Add margin check to multi-ref matching to reduce false positives

The multi-ref matching method was missing a margin check against other logos, causing excessive false positives. This fix adds: - margin parameter to find_best_match_multi_ref() that requires the best logo's score to exceed the second-best by a minimum margin - Test script now passes --margin to both matching methods - Updated documentation to reflect margin applies to both methods Also adds run_comparison_tests.sh to run all three matching methods and compare results.
2025-12-31 11:23:47 -05:00
parent ddccf653d2
commit 197e007591
5 changed files with 120 additions and 29 deletions
--- a/logo_detection_detr.py
+++ b/logo_detection_detr.py
@ -401,6 +401,7 @@ class DetectLogosDETR:
        similarity_threshold: float = 0.85,
        min_matching_refs: int = 1,
        use_mean_similarity: bool = True,
+        margin: float = 0.0,
    ) -> Optional[Tuple[str, float, int]]:
        """
        Find the best matching reference logo using multiple reference embeddings per logo.
@ -414,6 +415,7 @@ class DetectLogosDETR:
            similarity_threshold: Minimum similarity to consider a match (0-1)
            min_matching_refs: Minimum number of references that must match above threshold
            use_mean_similarity: If True, use mean similarity across all refs; if False, use max
+            margin: Required margin between best and second-best logo scores (0-1)

        Returns:
            Tuple of (label, similarity, num_matching_refs) for best match,
@ -422,9 +424,8 @@ class DetectLogosDETR:
        if not reference_embeddings:
            return None

-        best_score = -1.0
-        best_label = None
-        best_num_matches = 0
+        # Calculate scores for all logos that meet the min_matching_refs requirement
+        logo_scores = []

        for label, ref_embedding_list in reference_embeddings.items():
            if not ref_embedding_list:
@ -445,17 +446,30 @@ class DetectLogosDETR:
            else:
                score = max(similarities)

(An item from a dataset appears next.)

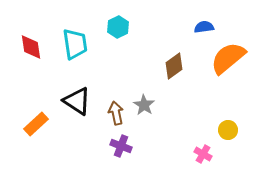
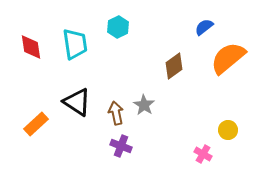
blue semicircle: rotated 30 degrees counterclockwise
black triangle: moved 1 px down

-            # Check if this logo meets the minimum matching refs requirement
-            if num_matches >= min_matching_refs and score > best_score:
-                best_score = score
-                best_label = label
-                best_num_matches = num_matches
+            # Only consider logos that meet the minimum matching refs requirement
+            if num_matches >= min_matching_refs:
+                logo_scores.append((label, score, num_matches))

-        if best_label is not None and best_score >= similarity_threshold:
-            return (best_label, best_score, best_num_matches)
-        else:
+        if not logo_scores:
            return None

+        # Sort by score descending
+        logo_scores.sort(key=lambda x: x[1], reverse=True)
+
+        best_label, best_score, best_num_matches = logo_scores[0]
+
+        # Check if best score meets threshold
+        if best_score < similarity_threshold:
+            return None
+
+        # Check margin against second-best logo (if exists)
+        if margin > 0 and len(logo_scores) > 1:
+            second_best_score = logo_scores[1][1]
+            if best_score - second_best_score < margin:
+                return None  # Not confident enough
+
+        return (best_label, best_score, best_num_matches)
+
    def find_best_match_with_margin(
        self,
        detected_embedding: torch.Tensor,